10. Getting Started#

10.1. Installation#

You can install the latest version of StructSense directly from PyPI using pip:

pip install structsense

Alternatively, you can install the latest version of StructSense from the source code on GitHub:

git clone https://github.com/sensein/structsense.git
cd structsense
pip install -e .

Or, if you prefer not to install anything, use StructSense directly from the BrainKB website at https://beta.brainkb.org/.

10.1.1. Python Version#

StructSense supports Python >=3.10,<3.13.

10.2. Requirements#

10.2.1. PDF Extraction with Grobid#

StructSense supports PDF extraction using Grobid (default) or an external API service.

10.2.1.1. Default: Grobid#

By default, StructSense uses Grobid for PDF extraction.
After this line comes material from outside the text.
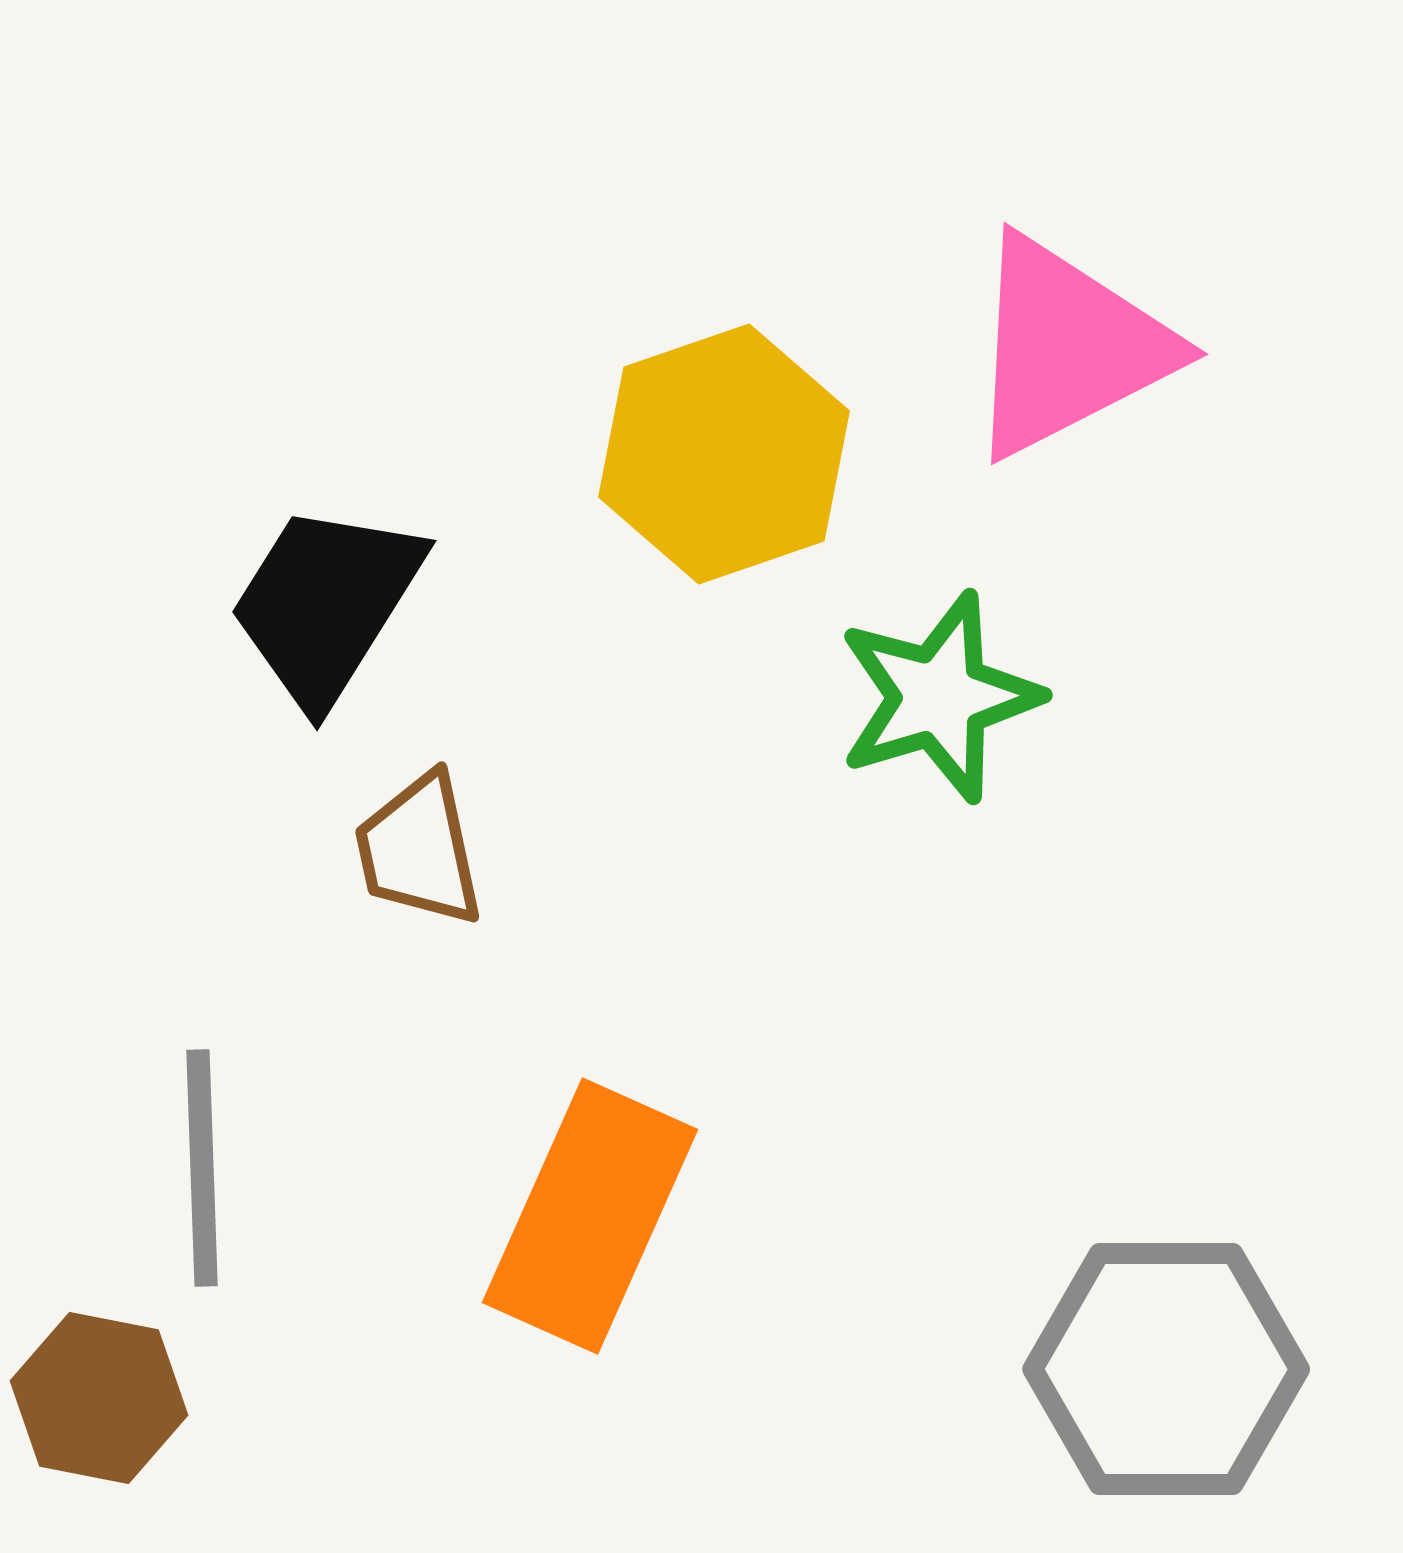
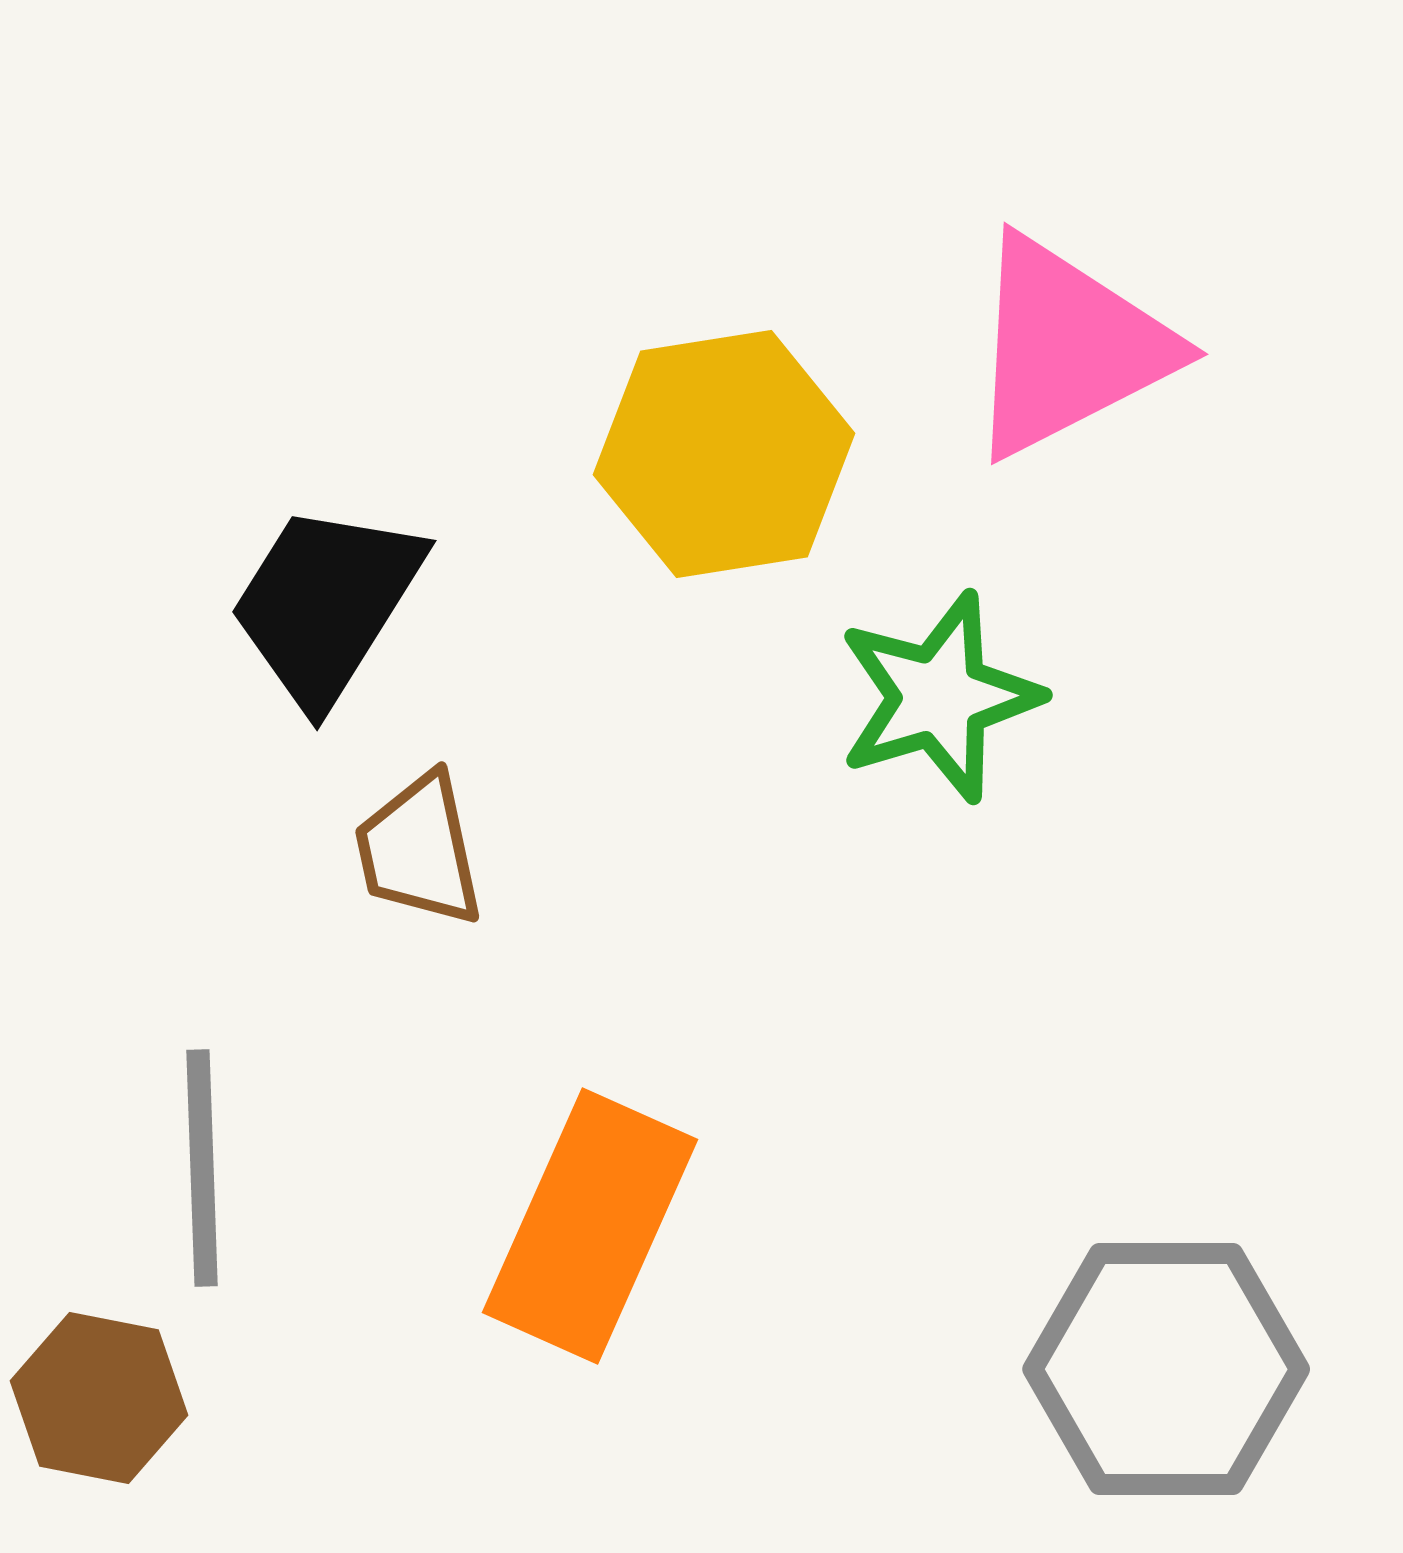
yellow hexagon: rotated 10 degrees clockwise
orange rectangle: moved 10 px down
You can install and run Grobid either with Docker or in a non-Docker setup.
We recommend using Docker for easier setup and dependency management.

10.2.1.1.1. Run Grobid with Docker#
docker pull lfoppiano/grobid:0.8.0
docker run --init -p 8070:8070 -e JAVA_OPTS="-XX:+UseZGC" lfoppiano/grobid:0.8.0

Note: The JAVA_OPTS="-XX:+UseZGC" flag helps prevent a macOS-specific error.

10.2.1.2. Alternative: Remote Service (e.g., Remote Grobid)#

If you prefer to use a remote service, set the environment variable as follows:

export GROBID_SERVER_URL_OR_EXTERNAL_SERVICE=http://your-remote-grobid:PORT

10.2.2. External PDF Extraction API#

If using a non‑Grobid API:

export GROBID_SERVER_URL_OR_EXTERNAL_SERVICE=https://api.SOMEAPIENDPOINT.com/api/extract
export EXTERNAL_PDF_EXTRACTION_SERVICE=True

The external API is assumed public (no auth) for now.

10.2.3. LLM#

10.2.3.1. LLM for Agents#

We are using OpenRouter to access models like GPT for agents. However, Ollama can also serve as a substitute for OpenRouter when using open-source models such as Llama.

10.2.3.2. Embedding configuration#

In our default setup, Ollama is used for embedding generation. You can also use other models via OpenRouter for this purpose.

10.3. Running#

10.3.1. Using OpenRouter#

structsense-cli extract \
  --source somefile.pdf \
  --api_key <YOUR_API_KEY> \
  --config someconfig.yaml \
  --env_file .env \
  --save_file result.json  # optional

10.3.2. Using Ollama (Local)#

structsense-cli extract \
  --source somefile.pdf \
  --config someconfig.yaml \
  --env_file .env_file \
  --save_file result.json  # optional

10.3.3. Chunking#

Disabled by default. Enable with:

--chunking True

10.4. Using Docker Compose#

The docker/ directory contains Docker Compose files for running the following components:

  • Grobid – for PDF extraction

  • Weaviate – In our StructSense architecture, Weaviate acts as the vector database responsible for storing the ontology, effectively serving as the Ontology database.

These Compose files allow you to quickly stand up a complete local StructSense stack.

If you prefer not to install dependencies system-wide, you can use the provided Docker Compose setup to run everything in container mode.
This makes it easy to isolate services and manage your environment with minimal setup.